Start of Extracted material

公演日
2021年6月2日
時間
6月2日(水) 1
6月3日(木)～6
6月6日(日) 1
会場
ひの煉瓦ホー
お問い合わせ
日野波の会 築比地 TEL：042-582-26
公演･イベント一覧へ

End of Extracted material

### Exercise goal
Please restate every record shown above, word for word.

### Exercise output
公演日
2021年6月2日
時間
6月2日(水) 1
6月3日(木)～6
6月6日(日) 1
会場
ひの煉瓦ホー
お問い合わせ
日野波の会 築比地 TEL：042-582-26
公演･イベント一覧へ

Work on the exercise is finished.